Vanessa and David had settled on the name Elizabeth on the way to Mount Sinai for the shunt procedure in August.
“I needed her to be real before risking losing her,” Vanessa said, in a later post on Instagram.
Once born, on Oct. 27, baby Elizabeth underwent major surgery at CHEO to remove the mass on her lung. The care the family received went above and beyond. The first time Vanessa met one of the CHEO specialists, they both — doctor and mother — shed tears together.
“I was just standing to the side,” Perron says. “I couldn’t believe it, for the doctor to be that invested in our case when she’s seeing probably 10 or more cases in a day.”
Five months later, baby Elizabeth is as pretty as her portrait. Healthy and getting stronger. The Perrons are finally able to feel settled in their new city of Ottawa, enjoying its bilingual flavour.
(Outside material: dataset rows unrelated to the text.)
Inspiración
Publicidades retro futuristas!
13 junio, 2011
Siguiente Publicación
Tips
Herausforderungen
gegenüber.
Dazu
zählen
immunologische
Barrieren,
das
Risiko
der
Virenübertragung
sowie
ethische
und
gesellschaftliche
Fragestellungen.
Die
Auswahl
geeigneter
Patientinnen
“She’s great,” Perron says of his daughter, the youngest sibling to Mason, 9, Victoria, 7, and Sophia, 2. Lightly, Perron taps the wood of the bench on which he sits, in a meeting room across from the Senators dressing room.
“I knock on wood every time I say that. But she’s clear of everything they looked at. All the testing of the mass and all this stuff she’s had to go through, including the surgery. Just the other day, my wife and I were looking at her scar and it’s fading away more and more.
“As the days go by, we can’t believe it, to be honest,” Perron adds. “It’s surreal that, since we had that tough news in the middle of August — an in vitro surgery to be followed by an emergency surgery at birth — everything has been very positive. We’re extremely lucky and grateful. Over the last couple of months, she’s started to smile and interact with us.”
The Perrons have been told that Elizabeth is going to have a normal, active life. Surgeons were able to save a good part of the affected lung.
“These are special people,” Perron says of the health care providers at CHEO.
Vanessa posted the news on Elizabeth: “she’s our little miracle and is already a fighter.”